Exercise brief: Output all of the data below without changing a word, and exclude the pictures.

Exercise inputs:
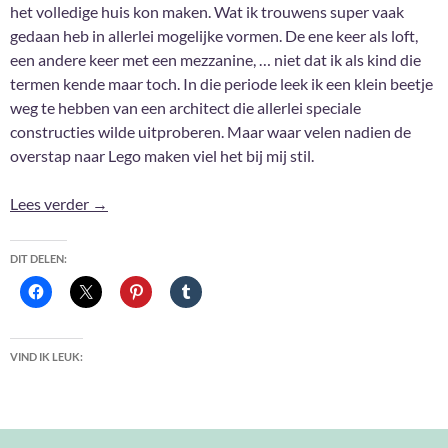
het volledige huis kon maken. Wat ik trouwens super vaak
gedaan heb in allerlei mogelijke vormen. De ene keer als loft,
een andere keer met een mezzanine, … niet dat ik als kind die
termen kende maar toch. In die periode leek ik een klein beetje
weg te hebben van een architect die allerlei speciale
constructies wilde uitproberen. Maar waar velen nadien de
overstap naar Lego maken viel het bij mij stil.
Harry Potter Lego #10: Diagon Alley #4
Lees verder
→
DIT DELEN:
VIND IK LEUK:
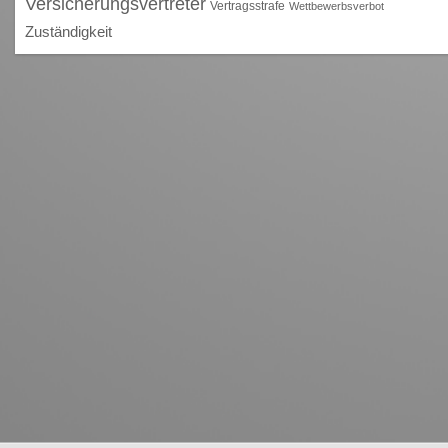
Versicherungsvertreter
Vertragsstrafe
Wettbewerbsverbot
Zuständigkeit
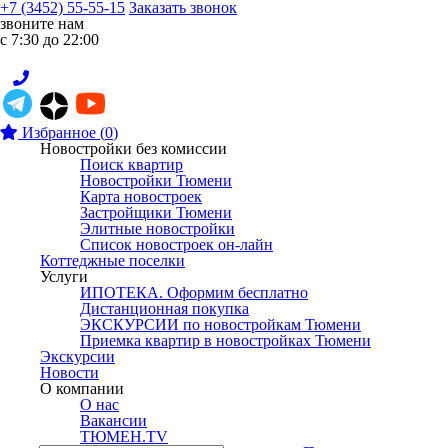
+7 (3452) 55-55-15
Заказать звонок
звоните нам
с 7:30 до 22:00
Избранное
(
0
)
Новостройки без комиссии
Поиск квартир
Новостройки Тюмени
Карта новостроек
Застройщики Тюмени
Элитные новостройки
Список новостроек он-лайн
Коттеджные поселки
Услуги
ИПОТЕКА. Оформим бесплатно
Дистанционная покупка
ЭКСКУРСИИ по новостройкам Тюмени
Приемка квартир в новостройках Тюмени
Экскурсии
Новости
О компании
О нас
Вакансии
ТЮМЕН.TV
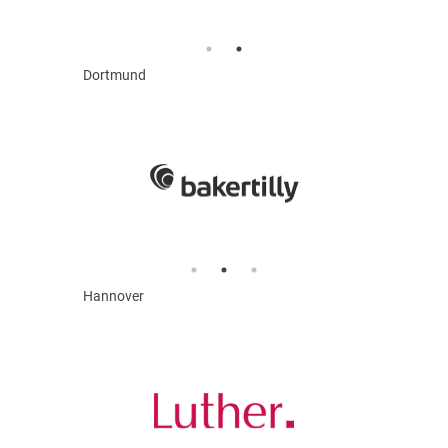
Dortmund
Hannover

Task response:
het volledige huis kon maken. Wat ik trouwens super vaak
gedaan heb in allerlei mogelijke vormen. De ene keer als loft,
een andere keer met een mezzanine, … niet dat ik als kind die
termen kende maar toch. In die periode leek ik een klein beetje
weg te hebben van een architect die allerlei speciale
constructies wilde uitproberen. Maar waar velen nadien de
overstap naar Lego maken viel het bij mij stil.
Harry Potter Lego #10: Diagon Alley #4
Lees verder
→
DIT DELEN:
VIND IK LEUK:
Versicherungsvertreter
Vertragsstrafe
Wettbewerbsverbot
Zuständigkeit
+7 (3452) 55-55-15
Заказать звонок
звоните нам
с 7:30 до 22:00
Избранное
(
0
)
Новостройки без комиссии
Поиск квартир
Новостройки Тюмени
Карта новостроек
Застройщики Тюмени
Элитные новостройки
Список новостроек он-лайн
Коттеджные поселки
Услуги
ИПОТЕКА. Оформим бесплатно
Дистанционная покупка
ЭКСКУРСИИ по новостройкам Тюмени
Приемка квартир в новостройках Тюмени
Экскурсии
Новости
О компании
О нас
Вакансии
ТЮМЕН.TV
Dortmund
Hannover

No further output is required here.